> _Data listing_
________________________________________
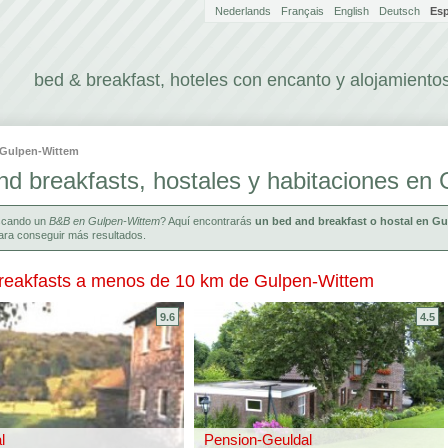
Nederlands
Français
English
Deutsch
Es
bed & breakfast, hoteles con encanto y alojamientos
Gulpen-Wittem
nd breakfasts, hostales y habitaciones en
scando un
B&B en Gulpen-Wittem
? Aquí encontrarás
un bed and breakfast o hostal en G
para conseguir más resultados.
reakfasts a menos de 10 km de Gulpen-Wittem
9.6
4.5
l
Pension-Geuldal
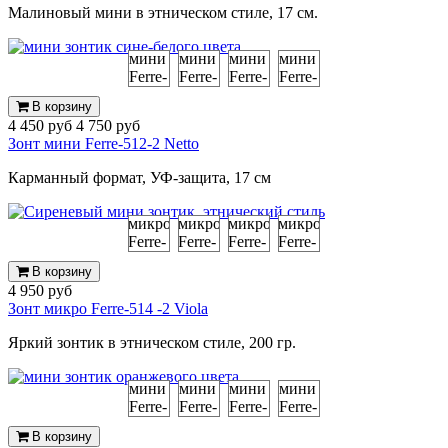
Малиновый мини в этническом стиле, 17 см.
В корзину
4 450 руб
4 750 руб
Зонт мини Ferre-512-2 Netto
Карманный формат, УФ-защита, 17 см
В корзину
4 950 руб
Зонт микро Ferre-514 -2 Viola
Яркий зонтик в этническом стиле, 200 гр.
В корзину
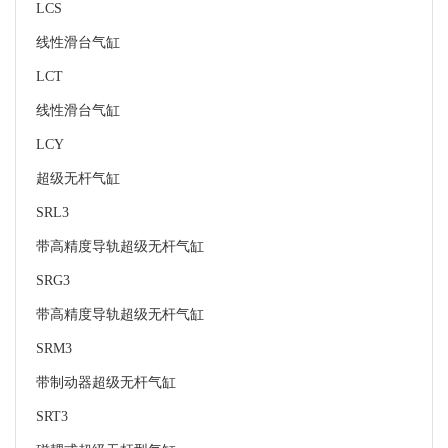
LCS
线性滑台气缸
LCT
线性滑台气缸
LCY
超级无杆气缸
SRL3
带高精度导轨超级无杆气缸
SRG3
带高精度导轨超级无杆气缸
SRM3
带制动器超级无杆气缸
SRT3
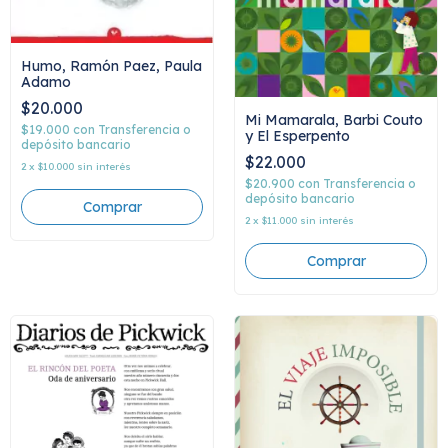
Humo, Ramón Paez, Paula
Adamo
$20.000
Mi Mamarala, Barbi Couto
$19.000
con
Transferencia o
y El Esperpento
depósito bancario
$22.000
2
x
$10.000
sin interés
$20.900
con
Transferencia o
depósito bancario
2
x
$11.000
sin interés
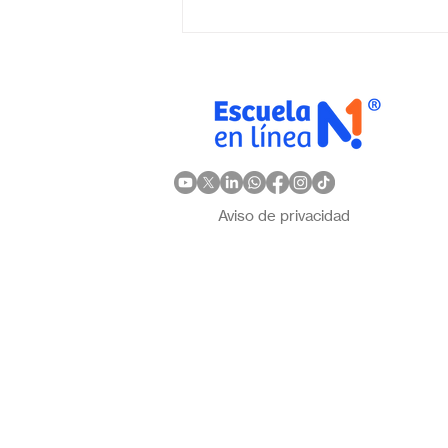
elegir la mejor opción en
México?
Aviso de privacidad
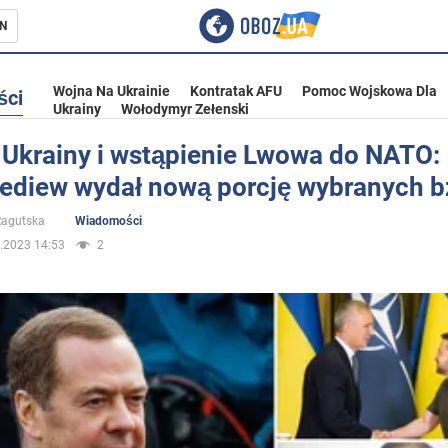
N
Wojna Na Ukrainie
Kontratak AFU
Pomoc Wojskowa Dla
ści
Ukrainy
Wołodymyr Zełenski
 Ukrainy i wstąpienie Lwowa do NATO:
ediew wydał nową porcję wybranych b
ka
 Ragutska
Wiadomości
.2023 14:53
2
eństwo
a Ukrainie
________________________________________
> _Problem to solve_
With both ends included, please retype exactly the lines from the line containing "Wojna Na Ukrainie" to the final line of the data.

> _Exercise solution_
Wojna Na Ukrainie
Kontratak AFU
Pomoc Wojskowa Dla
ści
Ukrainy
Wołodymyr Zełenski
 Ukrainy i wstąpienie Lwowa do NATO:
ediew wydał nową porcję wybranych b
ka
 Ragutska
Wiadomości
.2023 14:53
2
eństwo
a Ukrainie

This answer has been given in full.